By Ron Minken and Tanya (Tejpreet) Sambi
Ontario is now requiring employers with 25 or more employees to have a right to disconnect policy. However, no guidance has been provided by the Ontario government on what is to actually be included in this right to disconnect policy. In actuality, it does not provide any more protection to employees than what was already provided for under the Employment Standards Act, 2000, such as a limit on how many hours an employee could work per shift and how much time an employee must be given between shifts.
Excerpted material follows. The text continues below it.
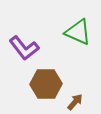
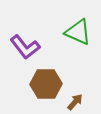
purple L-shape: moved 1 px right, 1 px up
Further to our blog post on February 18, 2022, Ontario has now enacted Bill 27, titled Working for Workers Act, 2021, which has amended the Employment Standards Act, 2000 (“ESA”) to create a new requirement for employers with 25 or more employees as of January 1 of any year to have a written policy in place for all employees with respect to disconnecting from work, which must include the date the policy was prepared and the date any changes were made to the policy.
Disconnecting from work
Employers are required to provide a copy of the written policy to each of the employees within 30 days of preparing the policy, or if an existing written policy is changed, within 30 days of the changes being made. For new employees, employers must provide a copy of the written policy within 30 days of the day the employee begins working.
For the 2022 calendar year, employers must implement this new policy with respect to disconnecting from work by June 2, 2022. Every year after that, the March 1 deadline will apply.
Under the ESA, “disconnecting from work” means not engaging in work-related communications, including emails, telephone calls, video calls or the sending or reviewing of other messages, to be free from the performance of work.
What is to be included in this policy?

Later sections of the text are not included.